_The task_. The records sit below. Return every line in them that holds the word "page".

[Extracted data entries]
____

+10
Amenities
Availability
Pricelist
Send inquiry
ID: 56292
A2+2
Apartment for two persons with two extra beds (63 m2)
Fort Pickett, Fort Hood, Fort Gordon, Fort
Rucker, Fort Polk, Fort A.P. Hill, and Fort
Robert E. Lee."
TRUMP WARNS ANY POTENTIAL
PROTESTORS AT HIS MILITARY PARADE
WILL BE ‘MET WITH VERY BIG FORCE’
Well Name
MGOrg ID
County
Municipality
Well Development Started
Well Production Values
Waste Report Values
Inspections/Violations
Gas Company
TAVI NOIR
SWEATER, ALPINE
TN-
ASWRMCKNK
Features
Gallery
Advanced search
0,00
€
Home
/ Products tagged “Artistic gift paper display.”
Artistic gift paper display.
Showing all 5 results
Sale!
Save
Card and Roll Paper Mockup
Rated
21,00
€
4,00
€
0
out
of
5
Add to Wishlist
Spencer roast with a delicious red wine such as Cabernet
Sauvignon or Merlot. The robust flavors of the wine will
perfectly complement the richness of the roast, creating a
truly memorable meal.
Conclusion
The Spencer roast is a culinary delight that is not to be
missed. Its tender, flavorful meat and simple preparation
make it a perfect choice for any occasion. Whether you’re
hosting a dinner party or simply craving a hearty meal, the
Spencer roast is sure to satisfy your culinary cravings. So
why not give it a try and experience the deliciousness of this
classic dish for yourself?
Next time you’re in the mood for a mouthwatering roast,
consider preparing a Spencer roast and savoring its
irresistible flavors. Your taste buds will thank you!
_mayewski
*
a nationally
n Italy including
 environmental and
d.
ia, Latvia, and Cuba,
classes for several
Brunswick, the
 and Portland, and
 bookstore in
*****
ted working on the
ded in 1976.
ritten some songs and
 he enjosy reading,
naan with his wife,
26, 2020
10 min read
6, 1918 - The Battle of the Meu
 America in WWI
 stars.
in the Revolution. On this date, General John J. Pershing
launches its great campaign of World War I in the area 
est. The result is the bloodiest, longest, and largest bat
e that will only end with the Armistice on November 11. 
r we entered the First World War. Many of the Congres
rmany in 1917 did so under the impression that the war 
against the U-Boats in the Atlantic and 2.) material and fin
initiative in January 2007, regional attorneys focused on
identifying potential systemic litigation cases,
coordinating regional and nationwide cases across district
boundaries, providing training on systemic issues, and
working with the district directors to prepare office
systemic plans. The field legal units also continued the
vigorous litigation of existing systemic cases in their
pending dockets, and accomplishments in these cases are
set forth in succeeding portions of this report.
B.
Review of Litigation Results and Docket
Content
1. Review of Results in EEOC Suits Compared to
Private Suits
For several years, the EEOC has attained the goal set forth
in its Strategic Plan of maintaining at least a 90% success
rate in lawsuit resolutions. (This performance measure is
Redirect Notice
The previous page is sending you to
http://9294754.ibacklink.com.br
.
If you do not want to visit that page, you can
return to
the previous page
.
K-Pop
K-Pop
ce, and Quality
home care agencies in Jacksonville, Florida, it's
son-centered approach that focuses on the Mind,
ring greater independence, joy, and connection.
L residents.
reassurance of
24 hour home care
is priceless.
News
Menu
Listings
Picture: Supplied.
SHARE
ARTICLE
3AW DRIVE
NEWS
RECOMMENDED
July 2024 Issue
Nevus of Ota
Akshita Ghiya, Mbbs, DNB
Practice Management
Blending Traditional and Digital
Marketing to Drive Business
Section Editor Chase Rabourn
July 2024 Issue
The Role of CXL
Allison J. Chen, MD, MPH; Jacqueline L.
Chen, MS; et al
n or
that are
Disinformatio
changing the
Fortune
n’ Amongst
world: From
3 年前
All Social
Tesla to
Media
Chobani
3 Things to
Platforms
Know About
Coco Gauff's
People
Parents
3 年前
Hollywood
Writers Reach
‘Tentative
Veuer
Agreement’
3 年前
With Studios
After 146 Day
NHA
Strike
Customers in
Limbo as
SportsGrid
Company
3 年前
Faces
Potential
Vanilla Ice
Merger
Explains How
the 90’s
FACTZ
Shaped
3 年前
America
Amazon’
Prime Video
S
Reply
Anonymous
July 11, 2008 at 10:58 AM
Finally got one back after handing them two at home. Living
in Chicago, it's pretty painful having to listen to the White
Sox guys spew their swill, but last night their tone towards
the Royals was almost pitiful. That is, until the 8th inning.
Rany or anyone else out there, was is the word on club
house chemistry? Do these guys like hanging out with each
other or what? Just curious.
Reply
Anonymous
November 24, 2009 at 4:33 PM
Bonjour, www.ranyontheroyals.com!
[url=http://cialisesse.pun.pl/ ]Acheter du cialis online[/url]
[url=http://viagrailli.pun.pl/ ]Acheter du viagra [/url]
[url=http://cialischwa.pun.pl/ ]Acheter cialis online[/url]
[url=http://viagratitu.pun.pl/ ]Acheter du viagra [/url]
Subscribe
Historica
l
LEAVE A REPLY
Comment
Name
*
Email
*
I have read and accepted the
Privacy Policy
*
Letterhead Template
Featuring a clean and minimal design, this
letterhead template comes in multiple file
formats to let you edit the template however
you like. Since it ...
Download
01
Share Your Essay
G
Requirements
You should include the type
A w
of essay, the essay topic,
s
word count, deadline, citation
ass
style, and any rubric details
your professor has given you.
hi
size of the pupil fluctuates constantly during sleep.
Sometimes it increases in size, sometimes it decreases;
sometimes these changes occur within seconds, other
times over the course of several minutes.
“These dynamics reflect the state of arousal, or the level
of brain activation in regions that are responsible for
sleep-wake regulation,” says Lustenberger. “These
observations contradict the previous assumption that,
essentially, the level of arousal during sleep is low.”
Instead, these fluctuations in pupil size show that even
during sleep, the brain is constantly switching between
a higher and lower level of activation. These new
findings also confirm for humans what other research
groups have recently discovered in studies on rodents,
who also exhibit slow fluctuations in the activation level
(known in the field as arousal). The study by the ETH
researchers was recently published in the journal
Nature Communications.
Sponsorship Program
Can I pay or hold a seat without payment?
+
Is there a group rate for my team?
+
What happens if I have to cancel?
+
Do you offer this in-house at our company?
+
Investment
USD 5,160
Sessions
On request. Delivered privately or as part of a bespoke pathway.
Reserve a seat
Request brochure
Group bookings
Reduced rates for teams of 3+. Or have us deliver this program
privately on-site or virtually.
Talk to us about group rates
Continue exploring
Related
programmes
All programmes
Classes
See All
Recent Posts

____

_Response_.
The previous page is sending you to
If you do not want to visit that page, you can
the previous page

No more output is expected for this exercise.